A type of stick insect native to the island group, it displays some unusual traits when compared to similar species. For instance, the male and female insects pair off, a behavior considered particularly uncommon among insects. However, the female insects don’t need the males to survive; in fact, they can reproduce entirely on their own.

And this peculiar evolutionary trick helped the species to live on in particularly low populations. Nonetheless, by the 1920s, the insects had been declared extinct. Just two years earlier, a supply ship had run aground on the shores of Lord Howe Island, bringing with it a plague of black rats, and it hadn’t taken long for the rats to totally destroy the population of Dryococelus australis.

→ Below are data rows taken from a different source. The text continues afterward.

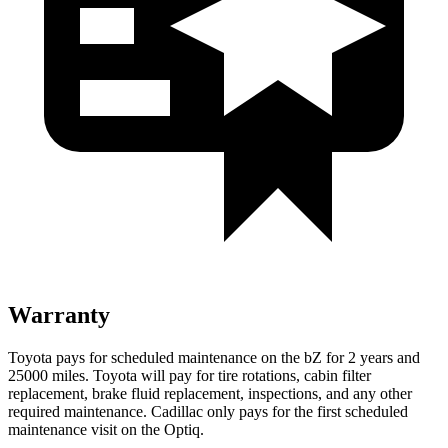
Warranty
Toyota pays for scheduled maintenance on the bZ for 2 years and
25000 miles. Toyota will pay for tire rotations, cabin filter
replacement, brake fluid replacement, inspections, and any other
required maintenance. Cadillac only pays for the first scheduled
maintenance visit on the Optiq.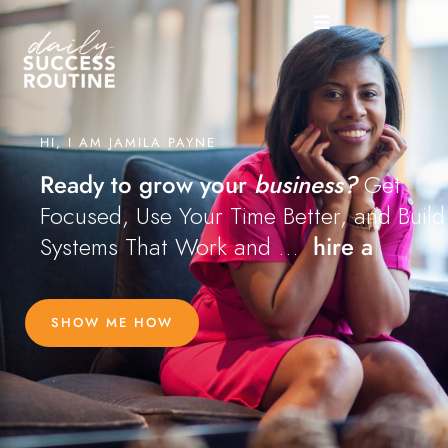
HI, I AM JAMILA PAYNE
Ready to grow your
business?
Get
Focused, Use Your Time Better, and Build
Systems That Work and ...
 hire a team
|
SHOW ME HOW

So it was that scientists assumed these stick insects would never be seen again. Then, however, a group of climbers stumbled upon the remains of a Dryococelus australis on Ball’s Pyramid. Moreover, this was some 44 years after the last known sighting of the insect, dead or alive. Over the next few decades, scientists then managed to find a handful more dead specimens. However, any attempts to discover their source proved fruitless. That was until 2001 when a team of scientists journeyed to Ball’s Pyramid to investigate themselves.

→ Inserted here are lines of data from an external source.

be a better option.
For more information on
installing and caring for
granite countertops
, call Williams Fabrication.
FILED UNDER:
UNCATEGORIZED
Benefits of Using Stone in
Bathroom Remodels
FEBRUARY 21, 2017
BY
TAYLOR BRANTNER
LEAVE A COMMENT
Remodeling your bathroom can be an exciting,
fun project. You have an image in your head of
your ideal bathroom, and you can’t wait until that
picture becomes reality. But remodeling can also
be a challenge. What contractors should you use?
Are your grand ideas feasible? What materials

Unfortunately, the scientists had no luck finding what they were after during daylight hours. Instead, they decided to come back at night, noting that the insects were historically nocturnal. And lo and behold, they soon unearthed a group of 24 Lord Howe Island stick insects alive and well.

The scarcity of Dryococelus australis had earned it the nickname “the rarest insect in the world.” But 15 years after their rediscovery, these stick insects were a little less rare. Indeed, in 2003, scientists collected a pair of them from Ball’s Pyramid for breeding purposes, and by 2016, 13 thousand eggs had been successfully hatched. In order to establish backup populations, the researchers dispatched the eggs to zoos in Europe, the United States, and Canada.

It’s astonishing to think that for 80 years, Dryococelus australis flew completely under the radar of humanity. Yet, now, it’s flourishing thanks to a tiny community that managed to survive.